Here is a visual representation of that table in bar plot format:
43. The PlotOncogenicPathways() function allows you to visualize a pathway as an oncoplot. Use the following command to generate an oncoplot for the RTK-RAS pathway:
PlotOncogenicPathways(maf = tcga_luad_maf, pathways = "RTK-RAS")
This plot visualizes the 82 genes that were mutated in almost 500 TCGA-LUAD samples. Tumor suppressor genes are colored in red and oncogenes are colored in blue. The plot orders the genes from top to bottom on the left side from most to least mutated. We can see here that KRAS is the most mutated gene in the RTK-RAS pathway, followed by EGFR and NF1.
Tip: If this appears cluttered in your Plot tab in R, click the Zoom button to open the plot in a different window.
44. We can visualize the TP53 pathway for additional practice, and to see what a less cluttered plot looks like:
PlotOncogenicPathways(maf = tcga_luad_maf, pathways = "TP53")
This plot visualizes the 6 genes that were mutated in over 300 TCGA-LUAD samples. Tumor suppressor genes are colored in red and oncogenes are colored in blue. The plot orders the genes from top to bottom on the left side from most to least mutated. We can see here that TP53 is the most mutated gene in the TP53 pathway, followed by ATM and CHEK2.
Tip: You can add sample names across the bottom of the plot, using the argument showTumorSampleBarcodes = TRUE. You can also include genes that are in the selected pathway but were not mutated (if applicable), using the argument fullPathway = TRUE.

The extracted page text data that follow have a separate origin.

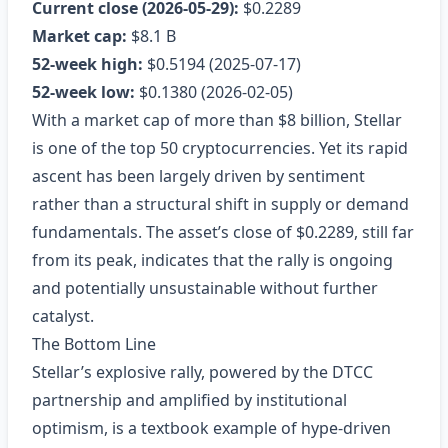
Current close (2026‑05‑29):
$0.2289
Market cap:
$8.1 B
52‑week high:
$0.5194 (2025‑07‑17)
52‑week low:
$0.1380 (2026‑02‑05)
With a market cap of more than $8 billion, Stellar
is one of the top 50 cryptocurrencies. Yet its rapid
ascent has been largely driven by sentiment
rather than a structural shift in supply or demand
fundamentals. The asset’s close of $0.2289, still far
from its peak, indicates that the rally is ongoing
and potentially unsustainable without further
catalyst.
The Bottom Line
Stellar’s explosive rally, powered by the DTCC
partnership and amplified by institutional
optimism, is a textbook example of hype‑driven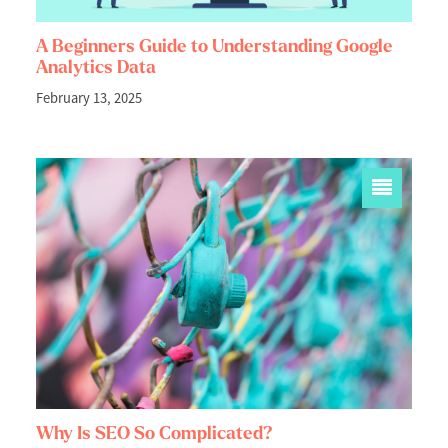
A Beginners Guide to Understanding Google
Analytics Data
February 13, 2025
Why Is SEO So Complicated?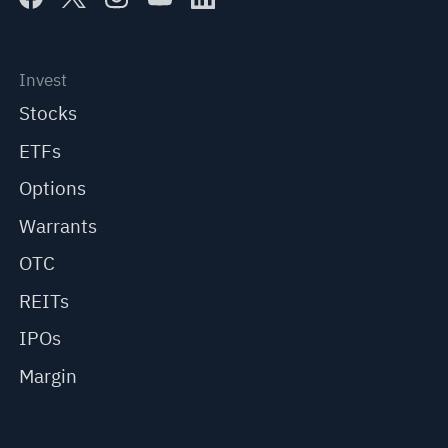
Invest
Stocks
ETFs
Options
Warrants
OTC
REITs
IPOs
Margin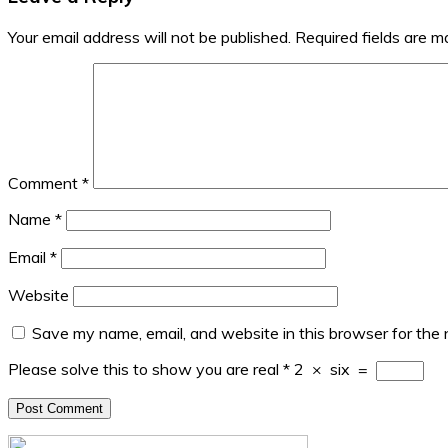
Your email address will not be published.
Required fields are 
Comment
*
Name
*
Email
*
Website
Save my name, email, and website in this browser for the
Please solve this to show you are real
*
2
×
six
=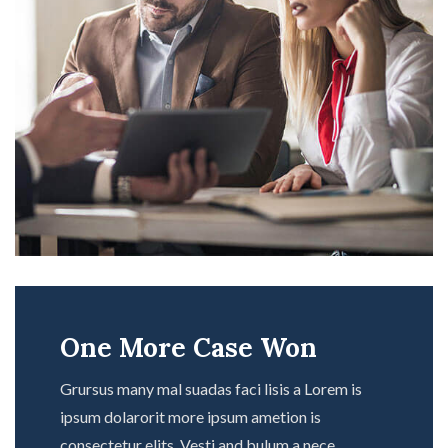
One More Case Won
Grursus many mal suadas faci lisis a Lorem is
ipsum dolarorit more ipsum ametion is
consectetur elits. Vesti and bulum a nece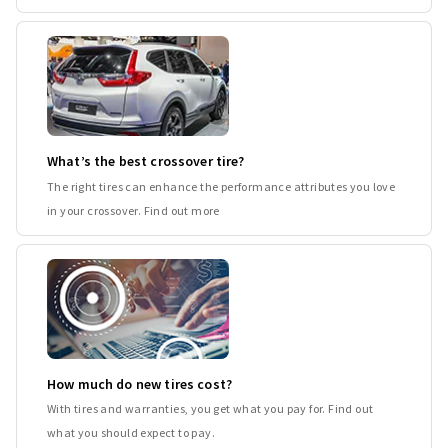
What’s the best crossover tire?
The right tires can enhance the performance attributes you love
in your crossover. Find out more
How much do new tires cost?
With tires and warranties, you get what you pay for. Find out
what you should expect to pay.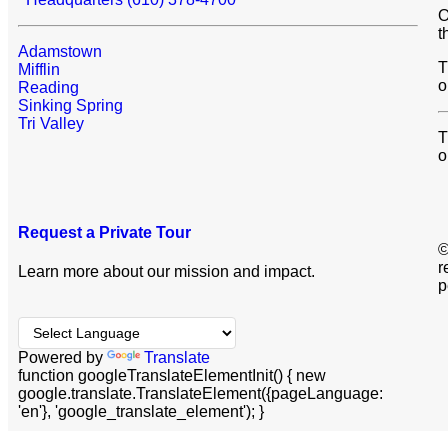
O
t
Adamstown
T
Mifflin
o
Reading
Sinking Spring
Tri Valley
T
o
Request a Private Tour
©
r
Learn more about our mission and impact.
p
Powered by
Translate
function googleTranslateElementInit() { new
google.translate.TranslateElement({pageLanguage:
'en'}, 'google_translate_element'); }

45. We can save this plot to our current working directory. In the Plots window, you can select Export, and then Save as Image or Save as PDF:
Save as Image:
Save as PDF:
Additional Information: To save any plot automatically, before the plotting command enter pdf(file = "FILENAME.pdf")
followed by dev.off()
. If you do, the plot will save directly to a file instead of being displayed in RStudio. Example:
pdf(file = "FILENAME.pdf")
plotmafSummary(maf = tcga_luad_maf, rmOutlier = TRUE, addStat = 'median', dashboard = TRUE, titvRaw = FALSE)
dev.off()
Saving a plot in this way is necessary if you are running an R script in a non-interactive manner, such as a batch script on Biowulf.